Einstens denken diese Kinder
an ihre heut'ge Weihnachtszeit,
an ihren früh'ren Winter,
weil ewig ist der Lauf der Zeit.
                           Georg Hainer


Montag, 1. Dezember 2014

Zyklus Lyrische Momenente: Christtag


Ein Kind ist uns geboren, der Heiland. (Foto: presseweller)



Funkelnd Sterne,
schwebend unter Himmelszelt,
Glanz in den Stuben,
verschmolzen mit
Kerzenschein.

Leuchtend Kinderaugen.
Halleluja, der Heiland geboren,
ehedem im Stall in Betlehem.
Freut Euch!

Mit Freude und Wehmut ans Gestern,
mit Zuversicht aufs Morgen!

       
       Georg Hainer

Zyklus Lyrische Momente: Weihnacht


Engel, Tannengrün und Lichter: Weihnachten. (Foto: presseweller)

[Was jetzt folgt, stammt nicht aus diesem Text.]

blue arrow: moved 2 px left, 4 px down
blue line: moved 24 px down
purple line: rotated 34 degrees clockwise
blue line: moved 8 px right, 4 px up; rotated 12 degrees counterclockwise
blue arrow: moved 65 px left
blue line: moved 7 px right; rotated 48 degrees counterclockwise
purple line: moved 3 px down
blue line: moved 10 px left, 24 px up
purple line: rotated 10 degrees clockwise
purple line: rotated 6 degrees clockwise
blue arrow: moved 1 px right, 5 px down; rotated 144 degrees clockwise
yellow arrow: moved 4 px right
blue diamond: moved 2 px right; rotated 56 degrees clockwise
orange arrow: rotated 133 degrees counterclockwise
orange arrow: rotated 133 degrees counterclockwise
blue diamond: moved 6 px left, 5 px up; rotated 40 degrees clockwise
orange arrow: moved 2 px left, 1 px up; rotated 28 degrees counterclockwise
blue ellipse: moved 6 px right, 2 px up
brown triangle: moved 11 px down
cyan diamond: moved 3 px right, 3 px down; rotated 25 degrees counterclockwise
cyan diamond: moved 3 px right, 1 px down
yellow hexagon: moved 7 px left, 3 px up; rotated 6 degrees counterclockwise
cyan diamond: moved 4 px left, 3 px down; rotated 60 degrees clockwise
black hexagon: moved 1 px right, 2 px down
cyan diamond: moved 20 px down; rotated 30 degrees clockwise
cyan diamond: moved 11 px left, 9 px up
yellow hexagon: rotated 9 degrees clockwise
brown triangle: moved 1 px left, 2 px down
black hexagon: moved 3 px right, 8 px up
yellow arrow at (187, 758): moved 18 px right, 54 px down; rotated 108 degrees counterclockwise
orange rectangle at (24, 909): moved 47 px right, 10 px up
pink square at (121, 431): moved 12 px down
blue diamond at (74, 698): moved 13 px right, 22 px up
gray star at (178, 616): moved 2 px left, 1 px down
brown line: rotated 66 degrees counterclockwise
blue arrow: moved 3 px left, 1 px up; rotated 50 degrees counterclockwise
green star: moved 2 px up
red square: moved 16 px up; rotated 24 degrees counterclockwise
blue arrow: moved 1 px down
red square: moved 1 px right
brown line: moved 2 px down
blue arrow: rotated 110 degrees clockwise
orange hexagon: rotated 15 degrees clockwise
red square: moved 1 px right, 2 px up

Choräle klingen aus den Himmelstoren,
Abendrot erfüllt die Dunkelheit,
seht, Euch ist ein Kind geboren,
nehmt es an und seid bereit.

Überm Stall in Betlehem ein großer Stern,
Engel den Hirten davon künden,
die Geburt des Heilands nicht mehr fern,
gehet, um das Kind zu finden.

Wie es der Bibel nach nun auch so war,
zogen viele dann auf Reisen,
fand sich schließlich ein die große Schar,
um das Jesuskind zu preisen.

Man schenkte und die Freud war groß,
in Betlehem, des Stalles Ort
der Heiland, geboren aus Marien Schoß,
seitdem „lebendig“ immerfort.

Das Gedenken stets in heil'ger Nacht,
hört wie der Chor es singt,
neuen Glauben hat das Kind entfacht,
„Ehr' seit Gott in der Höhe“ erklingt.